Question

How do you simplify ${x^2}{y^{ - 4}} \times {x^3}{y^2}$ and write it using only positive exponents?

Answer 1

Hint: In this question, we want to multiply the expression with the exponent. For that, we will combine the like terms. Then we will apply the product of power property which states that if we multiply powers with the same base we just have to add the exponents.
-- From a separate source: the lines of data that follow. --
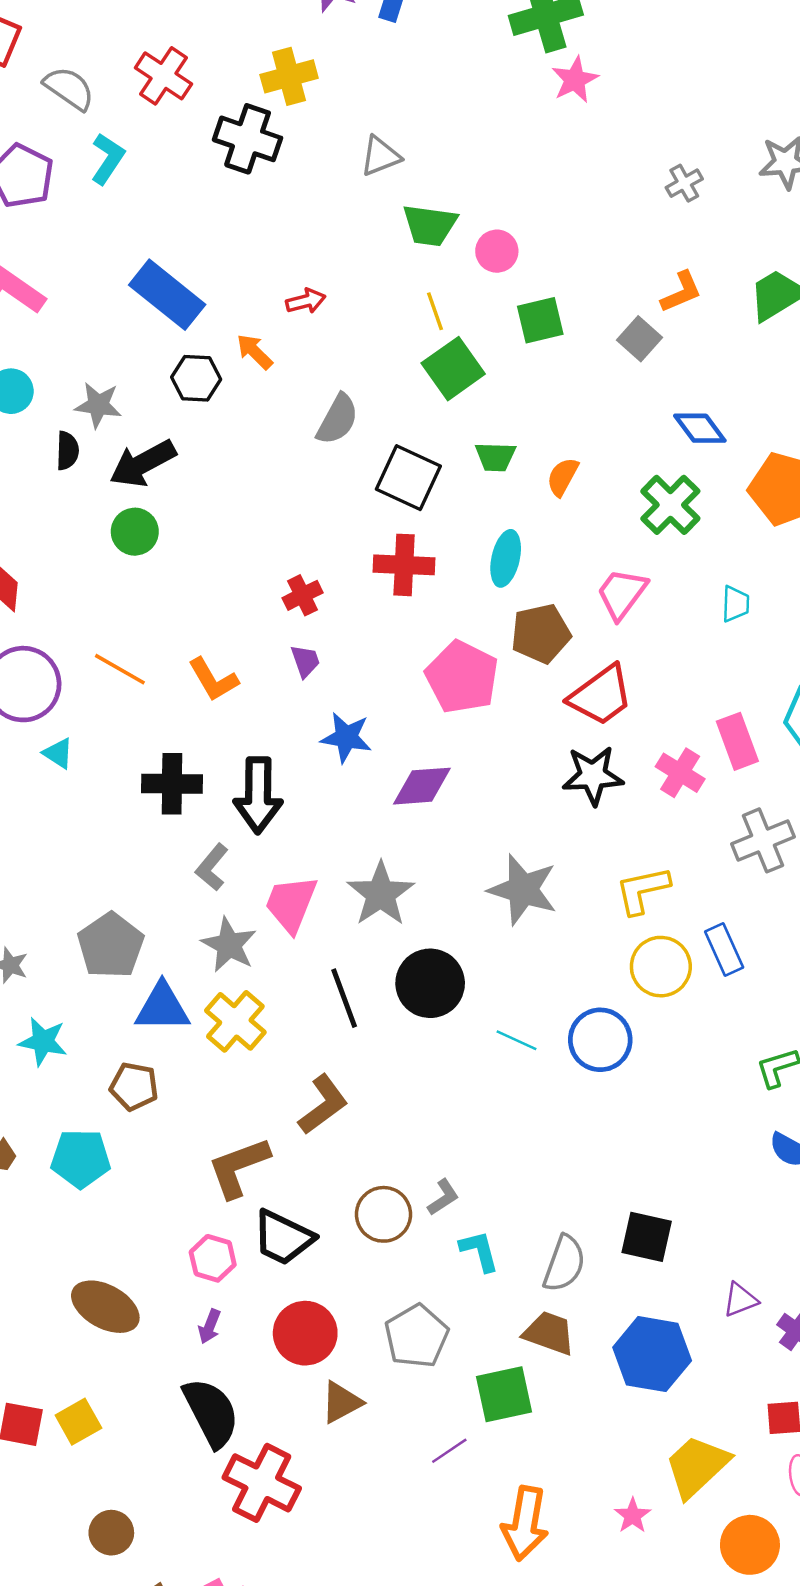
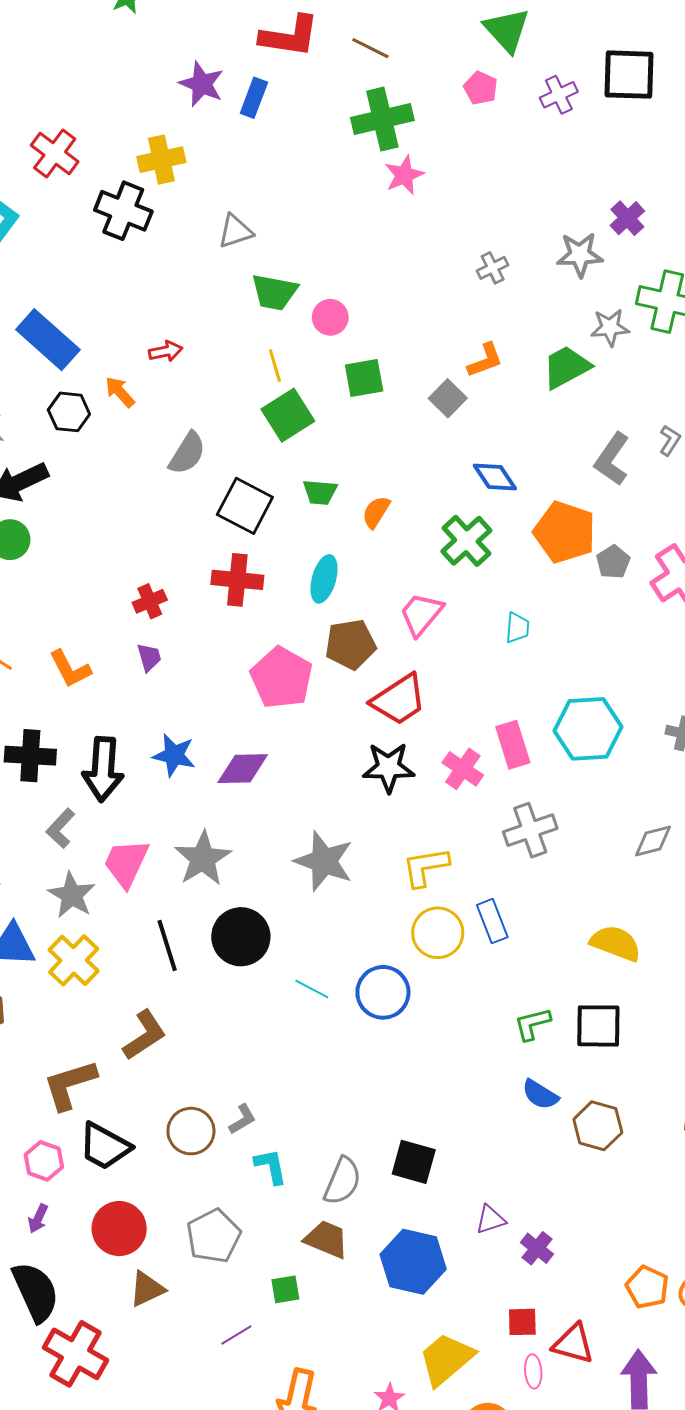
blue star: (346, 737) -> (174, 755), moved
green square: (504, 1394) -> (285, 1289), size x0.6

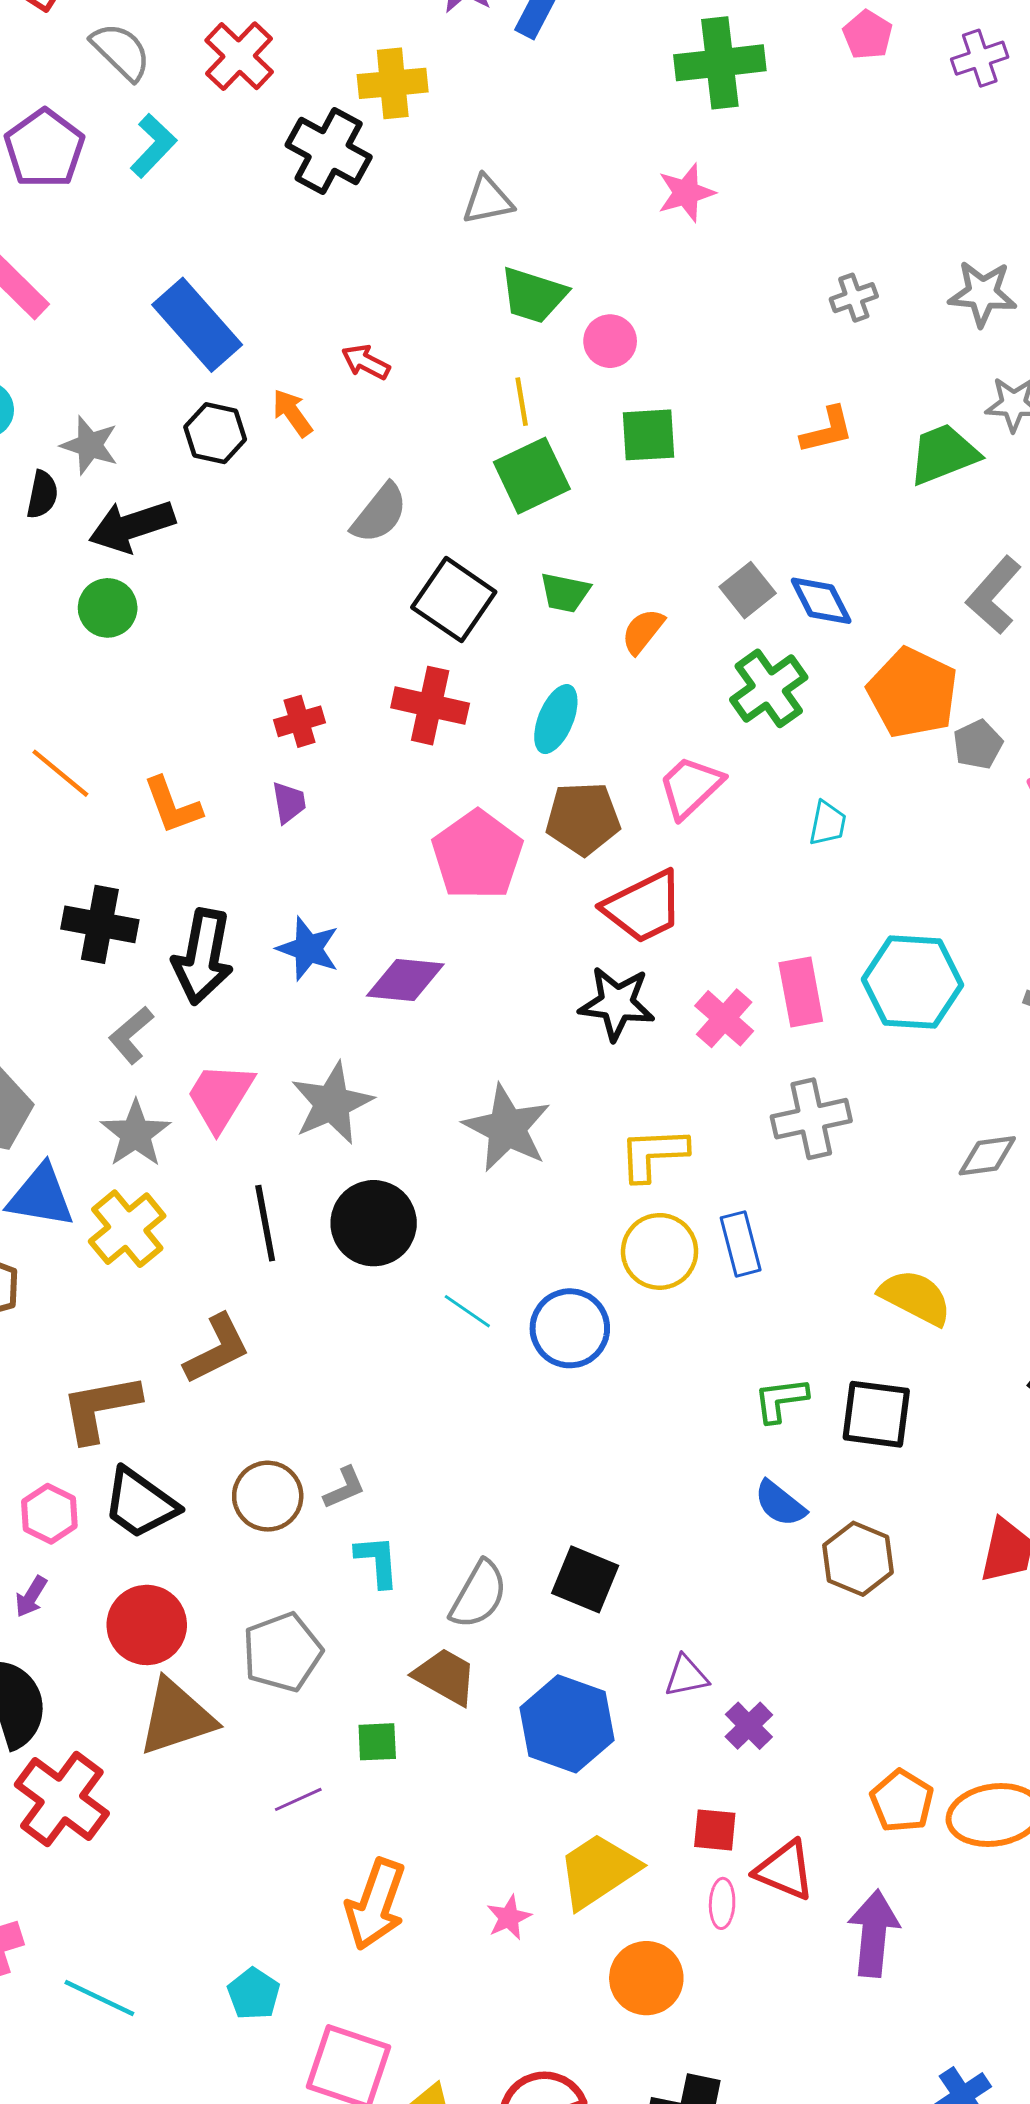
pink star: (404, 175) -> (686, 193), moved
red arrow: (166, 351) -> (366, 362), turned -148
gray square: (448, 398) -> (748, 590), moved
brown triangle: (147, 1289) -> (176, 1717), size x1.5

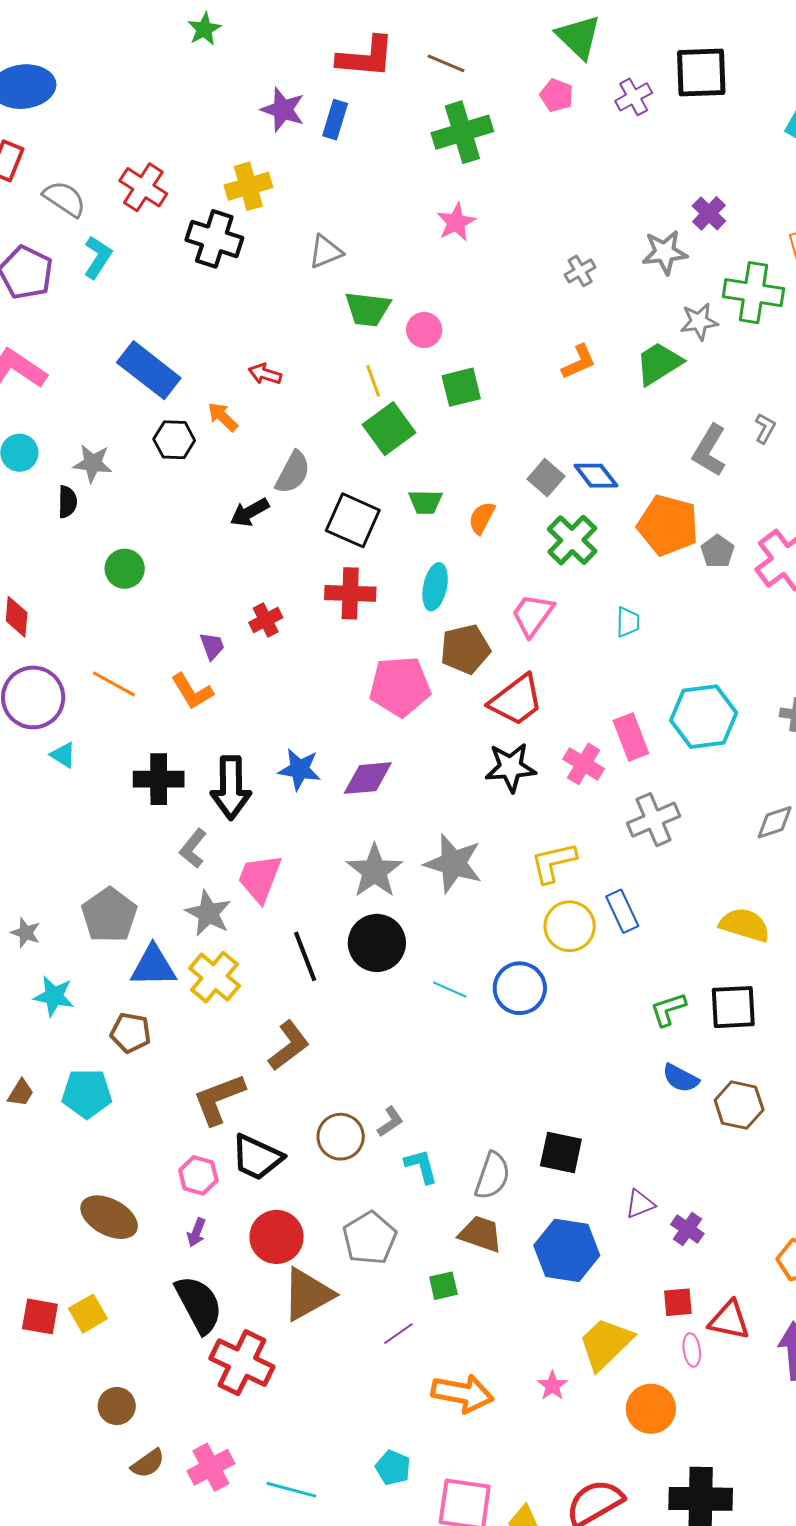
black arrow: (132, 526) -> (250, 512), moved, size x0.7
purple trapezoid: (289, 802) -> (212, 646), moved
pink pentagon: (477, 855) -> (400, 686), turned -30
gray star: (332, 1103) -> (374, 871), moved
orange arrow: (376, 1904) -> (463, 1393), turned -88

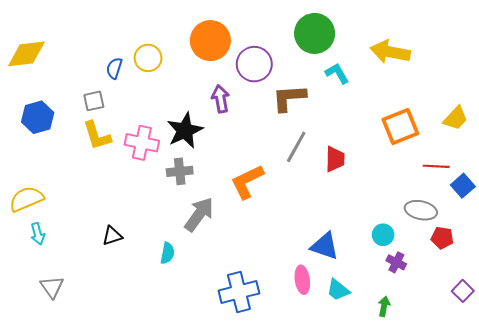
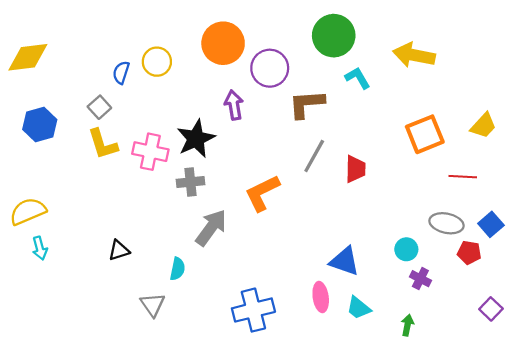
gray square: (94, 101) -> (99, 107), turned -30
blue square: (463, 186) -> (491, 224), moved
gray triangle: (52, 287) -> (153, 305), moved

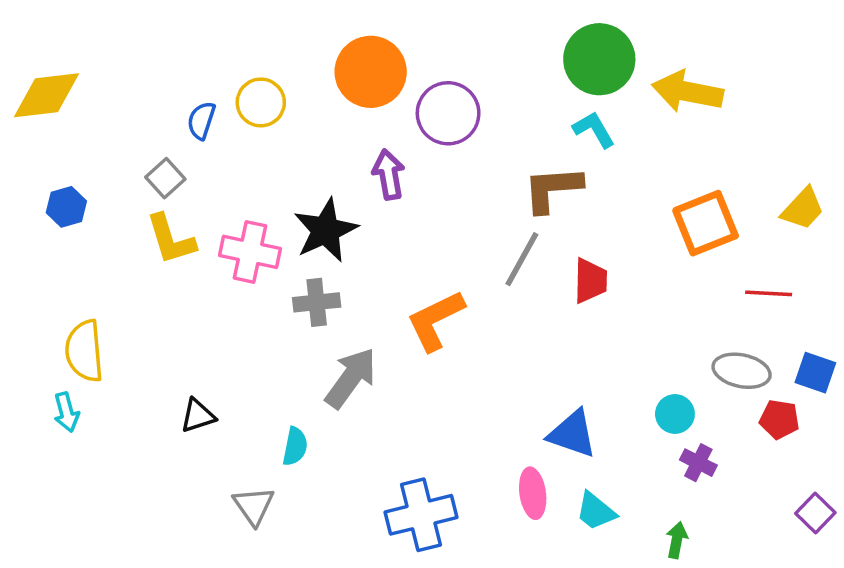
green circle: (334, 36) -> (599, 59), moved
brown L-shape: (307, 104) -> (552, 189), moved
blue hexagon: (40, 125) -> (66, 207), size x0.7
yellow semicircle: (28, 211) -> (84, 351), moved, turned -72
blue square: (491, 224) -> (815, 373), turned -30

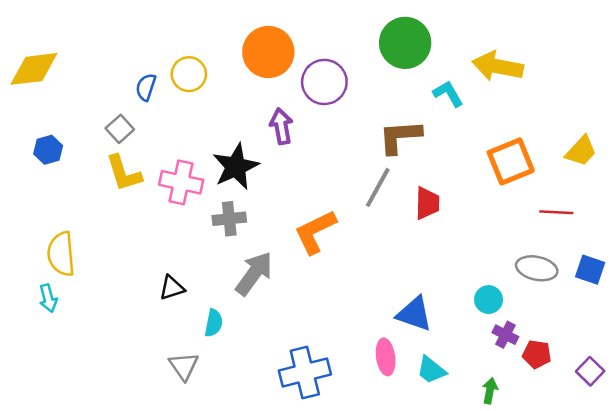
green circle: (599, 59) -> (405, 43), moved
cyan L-shape: (594, 129) -> (448, 94), moved
black triangle: (198, 416) -> (172, 288), moved
red pentagon: (779, 419) -> (537, 354), moved

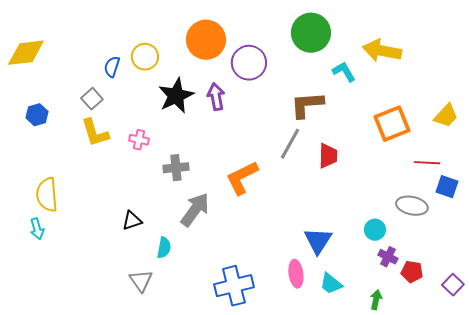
black star: (236, 167) -> (176, 96), moved
pink cross: (181, 182) -> (139, 140), size x0.6
blue square: (590, 270) -> (447, 187), moved
blue triangle: (414, 314) -> (318, 241), turned 44

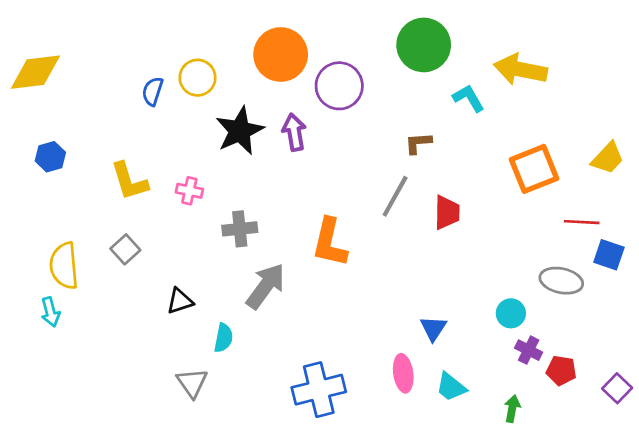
gray square: (92, 99) -> (125, 249), moved
brown L-shape: (307, 105) -> (418, 143), size x0.6
orange L-shape: (242, 178) -> (330, 242), turned -51
blue triangle: (318, 241) -> (433, 328), size x0.7

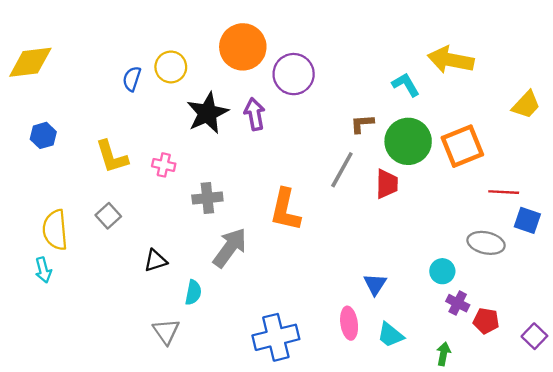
green circle: (424, 45) -> (408, 141), moved
yellow trapezoid: (608, 158) -> (526, 105), moved

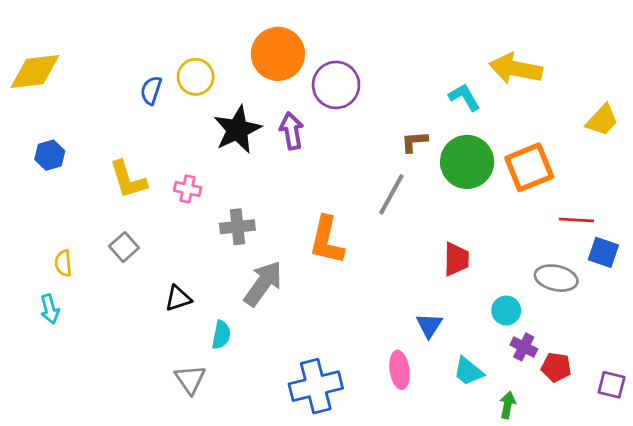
red trapezoid: (387, 184) -> (456, 259), moved
yellow semicircle: (55, 230) -> (63, 263), size x0.6
cyan trapezoid: (390, 335) -> (468, 371), moved
purple square: (534, 336) -> (612, 385), turned -30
The negative exponents are the reciprocals of the positive exponents.
Therefore, the formulas used are:
${x^a} \times {x^b} = {x^{a + b}}$
${x^{ - a}} = \dfrac{1}{{{x^a}}}$

Complete step by step solution:
In this question, we want to multiply the given expression.
$ \Rightarrow {x^2}{y^{ - 4}} \times {x^3}{y^2}$
First, we will combine the like terms together.
That is equal to,
$ \Rightarrow \left( {{x^2} \times {x^3}} \right)\left( {{y^{ - 4}} \times {y^2}} \right)$...(1)
Now, let us apply multiplication on ${x^2}$ and ${x^3}$.
According to the product of power property, when we multiply powers with the same base we just have to add the exponents.
Therefore, the formula is: ${x^a} \times {x^b} = {x^{a + b}}$
In this question, we want to multiply ${x^2}$ and ${x^3}$.
Substitute the values in the product of the power property formula.
$ \Rightarrow {x^2} \times {x^3} = {x^{2 + 3}}$
The addition of 2 and 3 is 5.
 $ \Rightarrow {x^2} \times {x^3} = {x^5}$
 Now, let us apply multiplication on ${y^{ - 4}}$ and ${y^2}$.
According to the product of power property, when we multiply powers with the same base we just have to add the exponents.
Therefore, the formula is: ${x^a} \times {x^b} = {x^{a + b}}$
In this question, we want to multiply ${y^{ - 4}}$ and ${y^2}$.
Substitute the values in the product of the power property formula.
$ \Rightarrow {y^{ - 4}} \times {y^2} = {y^{ - 4 + 2}}$
The addition of -4 and 2 is -2.
 $ \Rightarrow {y^{ - 4}} \times {y^2} = {y^{ - 2}}$
Negative exponents are the reciprocals of the positive exponents.
${x^{ - a}} = \dfrac{1}{{{x^a}}}$
So,
$ \Rightarrow {y^{ - 4}} \times {y^2} = \dfrac{1}{{{y^2}}}$
Put these values in equation (1).
$ \Rightarrow \left( {{x^2} \times {x^3}} \right)\left( {{y^{ - 4}} \times {y^2}} \right) = \dfrac{{{x^5}}}{{{y^2}}}$

Hence, the solution of ${x^2}{y^{ - 4}} \times {x^3}{y^2}$ is $\dfrac{{{x^5}}}{{{y^2}}}$.

Note:
Some exponent properties are as below.
Product of power property: ${x^a} \times {x^b} = {x^{a + b}}$
Power to a power property: ${\left( {{x^a}} \right)^b} = {x^{ab}}$
Power of a product property: ${\left( {xy} \right)^a} = {x^a}{y^a}$
The quotient of power property: $\dfrac{{{x^a}}}{{{x^b}}} = {x^{a - b}}$
Power of a quotient property: ${\left( {\dfrac{x}{y}} \right)^a} = \dfrac{{{x^a}}}{{{y^a}}}$
Negative exponents are the reciprocals of the positive exponents.
Therefore, ${x^{ - a}} = \dfrac{1}{{{x^a}}}$ and
 ${x^a} = \dfrac{1}{{{x^{ - a}}}}$